Du côté de la société civile, la plupart des responsables ont troqué leur boubou de société civile, de «défenseurs de la cause du peuple» ou «sentinelles de la démocratie» contre des costumes trois pièces confectionnés par le chef de file de l’Apr. Macky Sall a dompté la figure emblématique et coordonnateur du M23, Alioune Tine en faisant de lui le président du comité sénégalais des Droits de l’Homme (Csdh). Autre figure du mouvement, Abdoul Aziz Diop qui a failli piquer une crise à la place de l’Obélisque, le jour où le Conseil constitutionnel a validé la candidature de Wade, a été bombardé conseiller spécial du chef de l’Etat. Quant à la dame de fer du M 23, Mme Penda Mbow, elle s’est vue offrir le juteux fromage de compagnie de la première Dame Marième Faye Sall. Les journalistes Abdoulatif Coulibaly, Souleymane Jules Diop, Yakham Mbaye, redoutables détracteurs du régime libéral, ont rangé leur plume pour se retrouver avec des postes ministériels, cessant ainsi tout activisme dans la sphère de la société civile. Suffisant pour provoquer la colère de l’ancien Premier ministre Idrissa Seck qui n’a pas manqué de relever le fait : «A longueur d’années, on nous tympanise avec la bonne gouvernance et une gestion sobre alors que son magistère est truffé de scandales… Les plumes les plus affûtées de ce pays ont été transformées en dames de compagnie du couple présidentiel», déclarait Idrissa Seck en marge d’une visite à Touba.

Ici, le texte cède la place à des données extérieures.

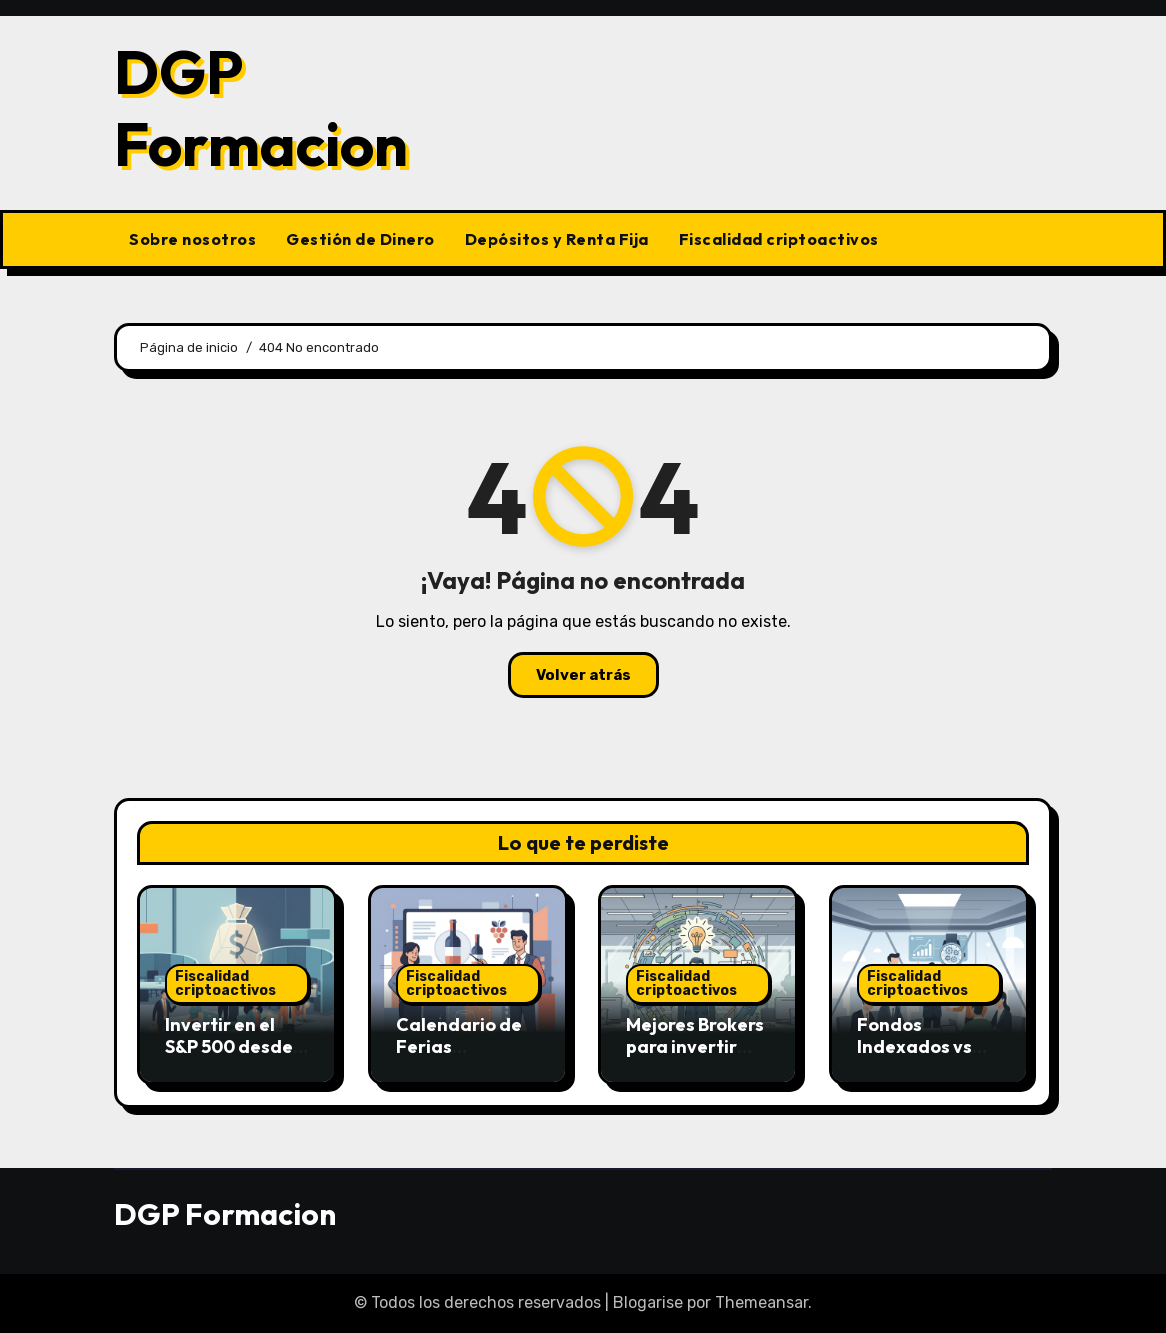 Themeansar (761, 1302)
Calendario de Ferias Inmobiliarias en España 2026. (466, 1057)
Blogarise (648, 1302)
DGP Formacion (261, 108)
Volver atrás (583, 675)
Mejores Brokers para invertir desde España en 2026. (695, 1057)
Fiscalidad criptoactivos (779, 239)
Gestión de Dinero (360, 239)
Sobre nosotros (192, 239)
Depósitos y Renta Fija (557, 239)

Fer de lance de la contestation contre le Président Abdoulaye Wade, le Mouvement du 23 juin 23 avait réussi à fédérer tous les partis politiques de l’opposition d’alors et les principales organisations de la société civile contre le régime libéral. Ce mouvement a vu le jour un soir de 23 juin 2011, lors de l’examen avorté par l’Assemblée nationale du projet de loi visant à instaurer un ticket président et vice-président pour l’élection présidentielle de 2012.
Aujourd’hui c’est Mamadou Mbodj qui tente de raviver la flamme du M23 à côté de son jeune camarade de lutte Abdourahmane Sow qui a créé la Commission orientations et stratégies/M23. Leurs appels sont loin d’être toujours entendus.